Deckers Brands, a prominent player in the industry renowned for its inventive footwear, apparel, and accessories, has unveiled its financial performance for the third fiscal quarter concluding on December 31, 2023. Alongside this disclosure, the company has also furnished insights into its projected financial trajectory for the entire fiscal year, slated to conclude on March 31, 2024.
"Our brands delivered Deckers' largest quarter in history, with record revenue and earnings as both HOKA and UGG drove exceptional performance in the quarter, led by our DTC channel and high levels of full price selling," said Dave Powers, President and Chief Executive Officer. "Global gains in awareness, combined with elevated consumer connections and innovative product offerings, continued to drive unparalleled demand for our brands. This, coupled with our disciplined operating approach, dedicated focus on marketplace management and fortified balance sheet, puts Deckers in a position of strength as we enter our last fiscal quarter of 2024. We believe HOKA and UGG are two of the healthiest brands in the industry and we remain focused on executing against our strategic initiatives to drive long-term future success."

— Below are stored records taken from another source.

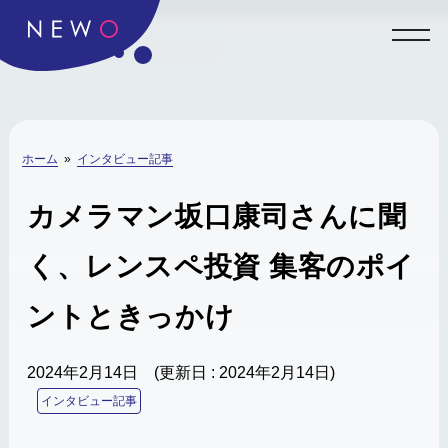
ホーム
»
インタビュー記事
カメラマン坂口康司さんに聞
く、レンスペ投資 集客のポイ
ントときっかけ
2024年2月14日
(更新日 : 2024年2月14日)
インタビュー記事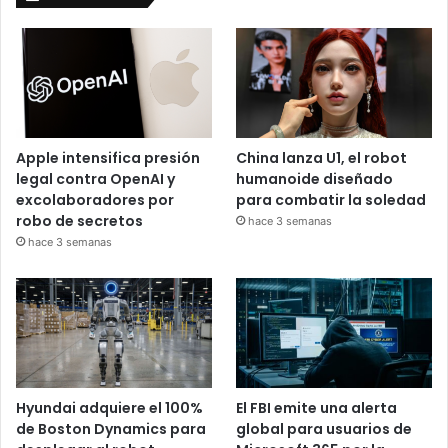
Apple intensifica presión
China lanza U1, el robot
legal contra OpenAI y
humanoide diseñado
excolaboradores por
para combatir la soledad
robo de secretos
hace 3 semanas
hace 3 semanas
Hyundai adquiere el 100%
El FBI emite una alerta
de Boston Dynamics para
global para usuarios de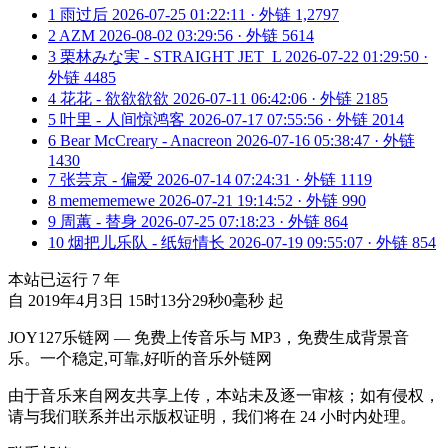
1
雨过后
2026-07-25 01:22:11 · 外链 1,2797
2
AZM
2026-08-02 03:29:56 · 外链 5614
3
栗林みな実 - STRAIGHT JET_L
2026-07-22 01:29:50 ·
外链 4485
4
花花 - 欲欲欲欲
2026-07-11 06:42:06 · 外链 2185
5
叶里 - 人间惊鸿客
2026-07-17 07:55:56 · 外链 2014
6
Bear McCreary - Anacreon
2026-07-16 05:38:47 · 外链
1430
7
张芸京 - 偏爱
2026-07-14 07:24:31 · 外链 1119
8
memememewe
2026-07-21 19:14:52 · 外链 990
9
周蕙 - 替身
2026-07-25 07:18:23 · 外链 864
10
烟把儿乐队 - 纸短情长
2026-07-19 09:55:07 · 外链 854
本站已运行
7
年
自 2019年4月3日 15时13分29秒0毫秒 起
JOY127乐链网 — 免费上传音乐与 MP3，免费生成背景音
乐。一个稳定,可靠,好听的音乐外链网
由于音乐来自网友共享上传，本站未及逐一审核；如有侵权，
请与我们联系并出示版权证明，我们将在 24 小时内处理。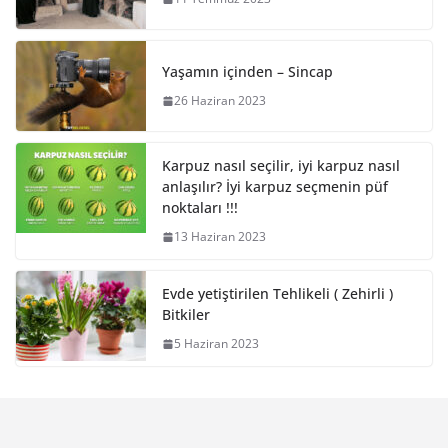
Yaşamın içinden – Sincap
26 Haziran 2023
Karpuz nasıl seçilir, iyi karpuz nasıl
anlaşılır? İyi karpuz seçmenin püf
noktaları !!!
13 Haziran 2023
Evde yetiştirilen Tehlikeli ( Zehirli )
Bitkiler
5 Haziran 2023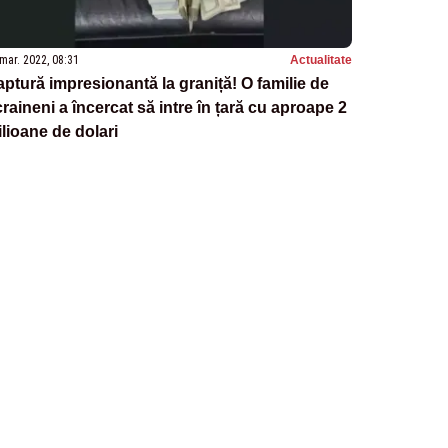
mar. 2022, 08:31
Actualitate
ptură impresionantă la graniță! O familie de
raineni a încercat să intre în țară cu aproape 2
lioane de dolari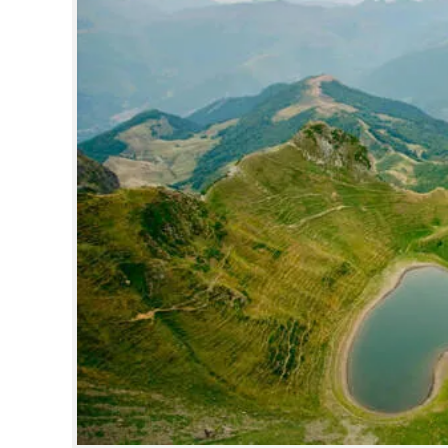
CINEMA
OPINION
PHOTOS
LIFESTYLE
SPIRITUAL
INFO+
ART
ASTRO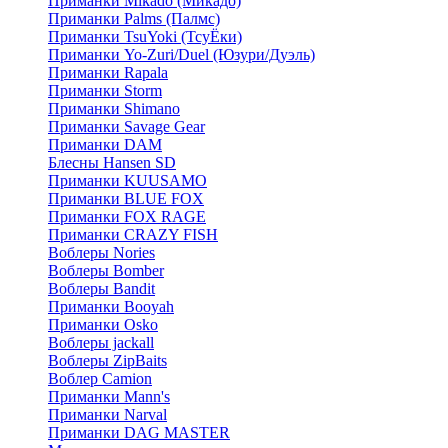
Приманки Mikado (Микадо)
Приманки Palms (Палмс)
Приманки TsuYoki (ТсуЁки)
Приманки Yo-Zuri/Duel (Юзури/Дуэль)
Приманки Rapala
Приманки Storm
Приманки Shimano
Приманки Savage Gear
Приманки DAM
Блесны Hansen SD
Приманки KUUSAMO
Приманки BLUE FOX
Приманки FOX RAGE
Приманки CRAZY FISH
Воблеры Nories
Воблеры Bomber
Воблеры Bandit
Приманки Booyah
Приманки Osko
Воблеры jackall
Воблеры ZipBaits
Воблер Camion
Приманки Mann's
Приманки Narval
Приманки DAG MASTER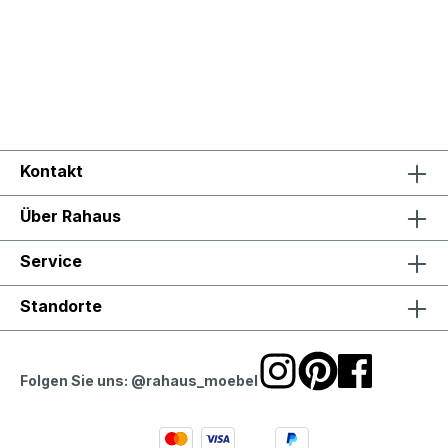
Kontakt
Über Rahaus
Service
Standorte
Folgen Sie uns: @rahaus_moebel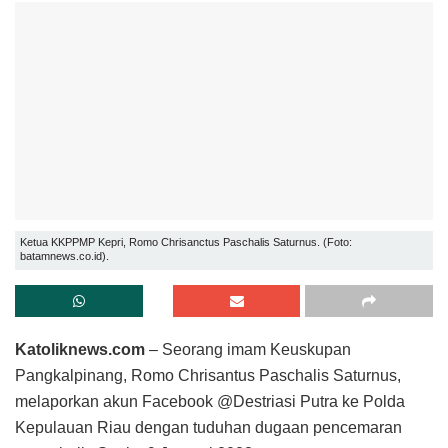
Ketua KKPPMP Kepri, Romo Chrisanctus Paschalis Saturnus. (Foto:
batamnews.co.id).
Katoliknews.com
– Seorang imam Keuskupan
Pangkalpinang, Romo Chrisantus Paschalis Saturnus,
melaporkan akun Facebook @Destriasi Putra ke Polda
Kepulauan Riau dengan tuduhan dugaan pencemaran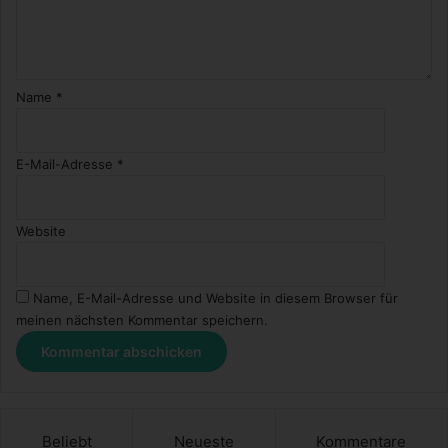
Name
*
E-Mail-Adresse
*
Website
Name, E-Mail-Adresse und Website in diesem Browser für
meinen nächsten Kommentar speichern.
Beliebt
Neueste
Kommentare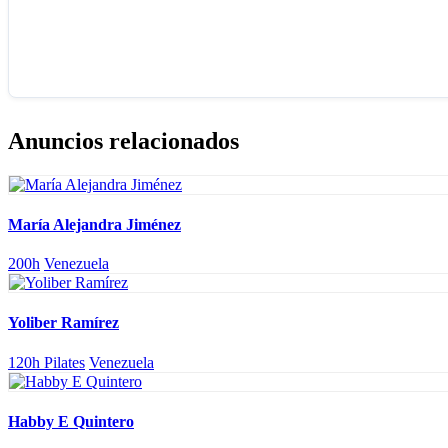
Anuncios relacionados
María Alejandra Jiménez
200h
Venezuela
Yoliber Ramírez
120h Pilates
Venezuela
Habby E Quintero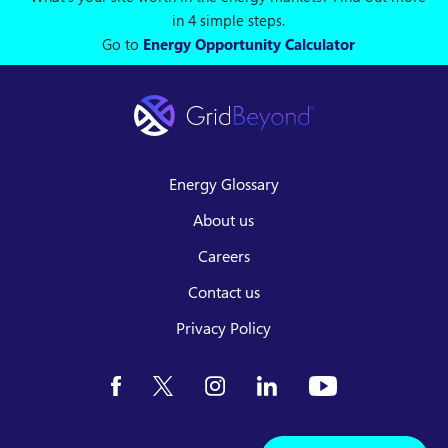
in 4 simple steps.
Go to
Energy Opportunity Calculator
Energy Glossary
About us
Careers
Contact us
Privacy Policy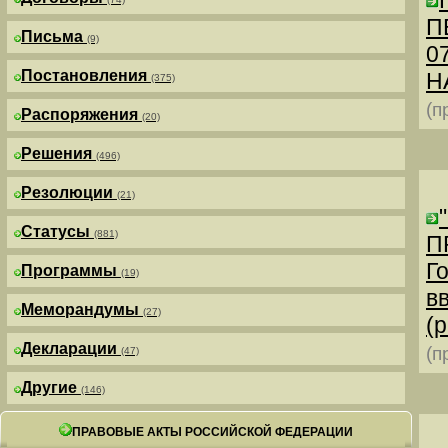
П
Письма
(9)
0
Постановления
Н
(375)
(п
Распоряжения
(20)
Решения
(496)
Резолюции
(21)
Статусы
(881)
П
Г
Программы
(19)
в
Меморандумы
(27)
(р
Декларации
(п
(47)
Другие
(146)
ПРАВОВЫЕ АКТЫ РОССИЙСКОЙ ФЕДЕРАЦИИ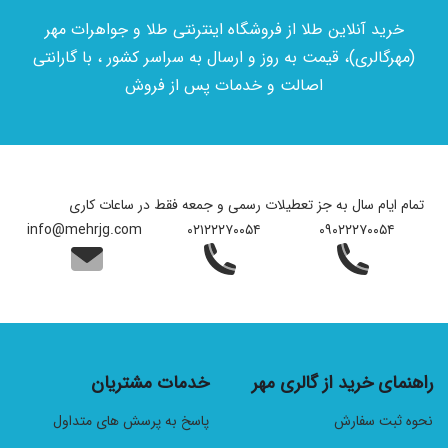
خرید آنلاین طلا از فروشگاه اینترنتی طلا و جواهرات مهر
(مهرگالری)، قیمت به روز و ارسال به سراسر کشور ، با گارانتی
اصالت و خدمات پس از فروش
تمام ایام سال به جز تعطیلات رسمی و جمعه فقط در ساعات کاری
info@mehrjg.com
۰۲۱۲۲۲۷۰۰۵۴
۰۹۰۲۲۲۷۰۰۵۴
راهنمای خرید از گالری مهر
خدمات مشتریان
نحوه ثبت سفارش
پاسخ به پرسش های متداول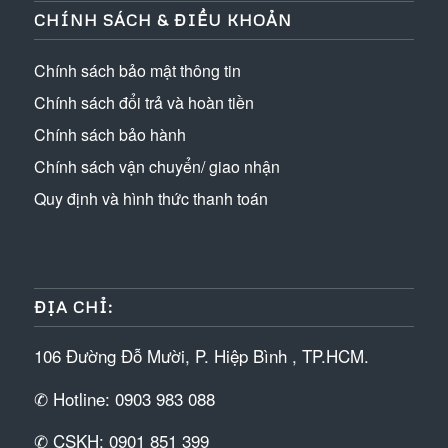
CHÍNH SÁCH & ĐIỀU KHOẢN
Chính sách bảo mật thông tin
Chính sách đổi trả và hoàn tiền
Chính sách bảo hành
Chính sách vận chuyển/ giao nhận
Quy định và hình thức thanh toán
ĐỊA CHỈ:
106 Đường Đỗ Mười, P. Hiệp Bình , TP.HCM.
✆ Hotline: 0903 983 088
✆ CSKH: 0901 851 399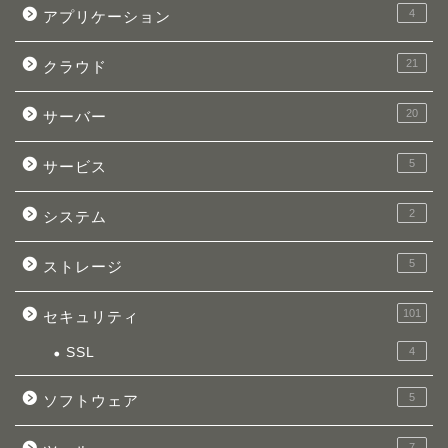
4
アプリケーション
21
クラウド
20
サーバー
5
サービス
2
システム
5
ストレージ
101
セキュリティ
SSL
4
5
ソフトウェア
7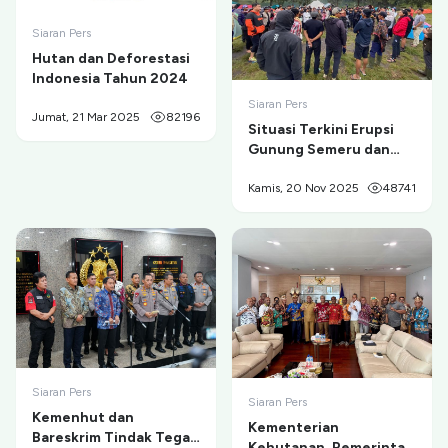
Siaran Pers
Hutan dan Deforestasi
Indonesia Tahun 2024
Siaran Pers
Jumat, 21 Mar 2025
82196
Situasi Terkini Erupsi
Gunung Semeru dan
Evakuasi Pendaki di
Ranu Kumbolo
Kamis, 20 Nov 2025
48741
Siaran Pers
Siaran Pers
Kemenhut dan
Kementerian
Bareskrim Tindak Tegas
Kehutanan, Pemerintah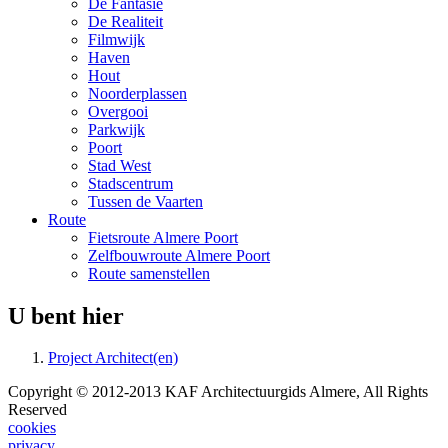
De Fantasie
De Realiteit
Filmwijk
Haven
Hout
Noorderplassen
Overgooi
Parkwijk
Poort
Stad West
Stadscentrum
Tussen de Vaarten
Route
Fietsroute Almere Poort
Zelfbouwroute Almere Poort
Route samenstellen
U bent hier
Project Architect(en)
Copyright © 2012-2013 KAF Architectuurgids Almere, All Rights
Reserved
cookies
privacy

In the third fiscal quarter ending December 31, 2023, Deckers Brands witnessed significant growth across various metrics. Net sales surged by 16.0%, totalling $1.560 billion, compared to $1.346 billion in the same period last year. On a constant currency basis, this increase amounted to 15.1%. Direct-to-Consumer (DTC) net sales saw a remarkable uptick of 22.7% to $858.1 million, with DTC comparable net sales also rising by 21.8%. Wholesale net sales increased by 8.6% to $702.2 million. Geographically, domestic net sales climbed by 15.6% to $1.048 billion, while international net sales saw a surge of 16.7% to $511.9 million. Gross margin expanded to 58.7% from 53.0%, showcasing improved profitability. Selling, general, and administrative (SG&A) expenses rose to $428.7 million from $349.9 million, while operating income increased to $487.9 million from $362.7 million. Diluted earnings per share also grew substantially to $15.11 from $10.48. In terms of brand performance, UGG brand net sales increased by 15.2%, reaching $1.072 billion, and HOKA brand net sales grew by 21.9% to $429.3 million. However, Teva brand net sales experienced a decrease of 16.2% to $25.6 million, and Sanuk brand net sales declined by 28.9% to $4.0 million. Other brands, primarily Koolaburra, witnessed a 10.0% increase in net sales to $29.6 million. Looking at the balance sheet, as of December 31, 2023, cash and cash equivalents amounted to $1.651 billion, compared to $1.058 billion on December 31, 2022. Inventories decreased to $539.0 million from $723.4 million, and the company had no outstanding borrowings during this period.